Task objective
Set down every record once more, exactly as given.

Records shown

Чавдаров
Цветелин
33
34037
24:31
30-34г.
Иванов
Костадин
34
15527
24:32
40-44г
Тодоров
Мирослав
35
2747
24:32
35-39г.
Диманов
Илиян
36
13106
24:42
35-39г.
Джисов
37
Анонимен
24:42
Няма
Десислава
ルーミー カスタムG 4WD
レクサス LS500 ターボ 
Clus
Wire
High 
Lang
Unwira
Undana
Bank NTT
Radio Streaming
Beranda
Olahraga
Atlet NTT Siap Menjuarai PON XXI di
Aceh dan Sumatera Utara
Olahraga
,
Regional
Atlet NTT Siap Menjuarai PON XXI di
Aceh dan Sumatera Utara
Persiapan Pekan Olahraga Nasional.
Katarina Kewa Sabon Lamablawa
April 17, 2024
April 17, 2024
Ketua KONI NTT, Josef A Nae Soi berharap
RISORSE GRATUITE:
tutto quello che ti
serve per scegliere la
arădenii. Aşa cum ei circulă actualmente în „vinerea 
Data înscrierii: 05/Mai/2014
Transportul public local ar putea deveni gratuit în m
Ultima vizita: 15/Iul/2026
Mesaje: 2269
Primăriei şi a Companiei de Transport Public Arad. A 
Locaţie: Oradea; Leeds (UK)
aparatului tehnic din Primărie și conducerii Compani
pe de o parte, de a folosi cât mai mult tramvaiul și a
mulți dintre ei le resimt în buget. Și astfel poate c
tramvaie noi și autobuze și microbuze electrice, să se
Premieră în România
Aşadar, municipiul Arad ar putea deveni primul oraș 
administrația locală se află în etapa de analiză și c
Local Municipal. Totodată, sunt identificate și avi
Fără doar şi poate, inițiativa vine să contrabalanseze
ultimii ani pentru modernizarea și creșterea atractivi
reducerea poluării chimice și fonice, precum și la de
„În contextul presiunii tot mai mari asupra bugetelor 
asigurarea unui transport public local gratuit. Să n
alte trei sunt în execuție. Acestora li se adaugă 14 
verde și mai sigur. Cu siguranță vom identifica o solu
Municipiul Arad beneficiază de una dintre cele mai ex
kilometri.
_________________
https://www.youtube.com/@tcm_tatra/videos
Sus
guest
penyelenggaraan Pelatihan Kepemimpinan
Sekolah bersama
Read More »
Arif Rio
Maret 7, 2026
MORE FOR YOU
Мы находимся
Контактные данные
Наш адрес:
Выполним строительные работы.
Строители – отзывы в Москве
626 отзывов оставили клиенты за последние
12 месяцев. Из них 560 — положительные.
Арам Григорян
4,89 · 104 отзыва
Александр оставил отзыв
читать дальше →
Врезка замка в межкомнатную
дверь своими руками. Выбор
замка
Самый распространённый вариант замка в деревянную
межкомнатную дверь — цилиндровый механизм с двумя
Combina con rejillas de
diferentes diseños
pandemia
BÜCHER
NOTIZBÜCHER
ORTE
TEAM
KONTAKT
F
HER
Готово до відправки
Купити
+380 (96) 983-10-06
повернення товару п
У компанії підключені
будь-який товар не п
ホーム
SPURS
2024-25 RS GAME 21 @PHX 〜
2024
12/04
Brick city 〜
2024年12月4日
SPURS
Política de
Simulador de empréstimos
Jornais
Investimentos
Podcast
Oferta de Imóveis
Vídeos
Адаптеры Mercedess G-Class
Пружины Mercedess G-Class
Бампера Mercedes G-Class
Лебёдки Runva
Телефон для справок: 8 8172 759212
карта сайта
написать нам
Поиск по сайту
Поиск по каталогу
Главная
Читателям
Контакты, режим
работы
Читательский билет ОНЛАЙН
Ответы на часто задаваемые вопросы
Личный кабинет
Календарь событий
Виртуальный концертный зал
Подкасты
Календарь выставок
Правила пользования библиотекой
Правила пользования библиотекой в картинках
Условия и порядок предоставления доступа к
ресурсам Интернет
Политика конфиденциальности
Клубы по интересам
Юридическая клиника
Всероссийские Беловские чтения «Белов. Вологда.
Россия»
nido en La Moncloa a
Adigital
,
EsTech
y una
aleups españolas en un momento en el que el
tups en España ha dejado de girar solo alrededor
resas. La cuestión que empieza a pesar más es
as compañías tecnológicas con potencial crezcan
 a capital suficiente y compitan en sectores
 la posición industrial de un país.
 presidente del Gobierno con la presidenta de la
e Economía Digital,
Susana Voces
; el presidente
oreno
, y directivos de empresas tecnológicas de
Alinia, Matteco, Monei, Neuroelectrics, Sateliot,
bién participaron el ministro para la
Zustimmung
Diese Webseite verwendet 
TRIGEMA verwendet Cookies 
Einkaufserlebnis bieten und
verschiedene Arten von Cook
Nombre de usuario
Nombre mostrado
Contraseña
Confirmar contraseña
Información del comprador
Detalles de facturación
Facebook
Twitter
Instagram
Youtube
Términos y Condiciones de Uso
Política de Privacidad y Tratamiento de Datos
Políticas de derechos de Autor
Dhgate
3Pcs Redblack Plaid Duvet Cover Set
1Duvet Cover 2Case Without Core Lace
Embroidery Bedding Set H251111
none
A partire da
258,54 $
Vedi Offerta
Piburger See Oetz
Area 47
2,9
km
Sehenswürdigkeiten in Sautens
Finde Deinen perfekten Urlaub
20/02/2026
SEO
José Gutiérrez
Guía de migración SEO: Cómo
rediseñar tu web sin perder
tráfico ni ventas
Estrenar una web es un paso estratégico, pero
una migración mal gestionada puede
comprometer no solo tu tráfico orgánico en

Solution to the exercise
Чавдаров
Цветелин
33
34037
24:31
30-34г.
Иванов
Костадин
34
15527
24:32
40-44г
Тодоров
Мирослав
35
2747
24:32
35-39г.
Диманов
Илиян
36
13106
24:42
35-39г.
Джисов
37
Анонимен
24:42
Няма
Десислава
ルーミー カスタムG 4WD
レクサス LS500 ターボ 
Clus
Wire
High 
Lang
Unwira
Undana
Bank NTT
Radio Streaming
Beranda
Olahraga
Atlet NTT Siap Menjuarai PON XXI di
Aceh dan Sumatera Utara
Olahraga
,
Regional
Atlet NTT Siap Menjuarai PON XXI di
Aceh dan Sumatera Utara
Persiapan Pekan Olahraga Nasional.
Katarina Kewa Sabon Lamablawa
April 17, 2024
April 17, 2024
Ketua KONI NTT, Josef A Nae Soi berharap
RISORSE GRATUITE:
tutto quello che ti
serve per scegliere la
arădenii. Aşa cum ei circulă actualmente în „vinerea 
Data înscrierii: 05/Mai/2014
Transportul public local ar putea deveni gratuit în m
Ultima vizita: 15/Iul/2026
Mesaje: 2269
Primăriei şi a Companiei de Transport Public Arad. A 
Locaţie: Oradea; Leeds (UK)
aparatului tehnic din Primărie și conducerii Compani
pe de o parte, de a folosi cât mai mult tramvaiul și a
mulți dintre ei le resimt în buget. Și astfel poate c
tramvaie noi și autobuze și microbuze electrice, să se
Premieră în România
Aşadar, municipiul Arad ar putea deveni primul oraș 
administrația locală se află în etapa de analiză și c
Local Municipal. Totodată, sunt identificate și avi
Fără doar şi poate, inițiativa vine să contrabalanseze
ultimii ani pentru modernizarea și creșterea atractivi
reducerea poluării chimice și fonice, precum și la de
„În contextul presiunii tot mai mari asupra bugetelor 
asigurarea unui transport public local gratuit. Să n
alte trei sunt în execuție. Acestora li se adaugă 14 
verde și mai sigur. Cu siguranță vom identifica o solu
Municipiul Arad beneficiază de una dintre cele mai ex
kilometri.
_________________
https://www.youtube.com/@tcm_tatra/videos
Sus
guest
penyelenggaraan Pelatihan Kepemimpinan
Sekolah bersama
Read More »
Arif Rio
Maret 7, 2026
MORE FOR YOU
Мы находимся
Контактные данные
Наш адрес:
Выполним строительные работы.
Строители – отзывы в Москве
626 отзывов оставили клиенты за последние
12 месяцев. Из них 560 — положительные.
Арам Григорян
4,89 · 104 отзыва
Александр оставил отзыв
читать дальше →
Врезка замка в межкомнатную
дверь своими руками. Выбор
замка
Самый распространённый вариант замка в деревянную
межкомнатную дверь — цилиндровый механизм с двумя
Combina con rejillas de
diferentes diseños
pandemia
BÜCHER
NOTIZBÜCHER
ORTE
TEAM
KONTAKT
F
HER
Готово до відправки
Купити
+380 (96) 983-10-06
повернення товару п
У компанії підключені
будь-який товар не п
ホーム
SPURS
2024-25 RS GAME 21 @PHX 〜
2024
12/04
Brick city 〜
2024年12月4日
SPURS
Política de
Simulador de empréstimos
Jornais
Investimentos
Podcast
Oferta de Imóveis
Vídeos
Адаптеры Mercedess G-Class
Пружины Mercedess G-Class
Бампера Mercedes G-Class
Лебёдки Runva
Телефон для справок: 8 8172 759212
карта сайта
написать нам
Поиск по сайту
Поиск по каталогу
Главная
Читателям
Контакты, режим
работы
Читательский билет ОНЛАЙН
Ответы на часто задаваемые вопросы
Личный кабинет
Календарь событий
Виртуальный концертный зал
Подкасты
Календарь выставок
Правила пользования библиотекой
Правила пользования библиотекой в картинках
Условия и порядок предоставления доступа к
ресурсам Интернет
Политика конфиденциальности
Клубы по интересам
Юридическая клиника
Всероссийские Беловские чтения «Белов. Вологда.
Россия»
nido en La Moncloa a
Adigital
,
EsTech
y una
aleups españolas en un momento en el que el
tups en España ha dejado de girar solo alrededor
resas. La cuestión que empieza a pesar más es
as compañías tecnológicas con potencial crezcan
 a capital suficiente y compitan en sectores
 la posición industrial de un país.
 presidente del Gobierno con la presidenta de la
e Economía Digital,
Susana Voces
; el presidente
oreno
, y directivos de empresas tecnológicas de
Alinia, Matteco, Monei, Neuroelectrics, Sateliot,
bién participaron el ministro para la
Zustimmung
Diese Webseite verwendet 
TRIGEMA verwendet Cookies 
Einkaufserlebnis bieten und
verschiedene Arten von Cook
Nombre de usuario
Nombre mostrado
Contraseña
Confirmar contraseña
Información del comprador
Detalles de facturación
Facebook
Twitter
Instagram
Youtube
Términos y Condiciones de Uso
Política de Privacidad y Tratamiento de Datos
Políticas de derechos de Autor
Dhgate
3Pcs Redblack Plaid Duvet Cover Set
1Duvet Cover 2Case Without Core Lace
Embroidery Bedding Set H251111
none
A partire da
258,54 $
Vedi Offerta
Piburger See Oetz
Area 47
2,9
km
Sehenswürdigkeiten in Sautens
Finde Deinen perfekten Urlaub
20/02/2026
SEO
José Gutiérrez
Guía de migración SEO: Cómo
rediseñar tu web sin perder
tráfico ni ventas
Estrenar una web es un paso estratégico, pero
una migración mal gestionada puede
comprometer no solo tu tráfico orgánico en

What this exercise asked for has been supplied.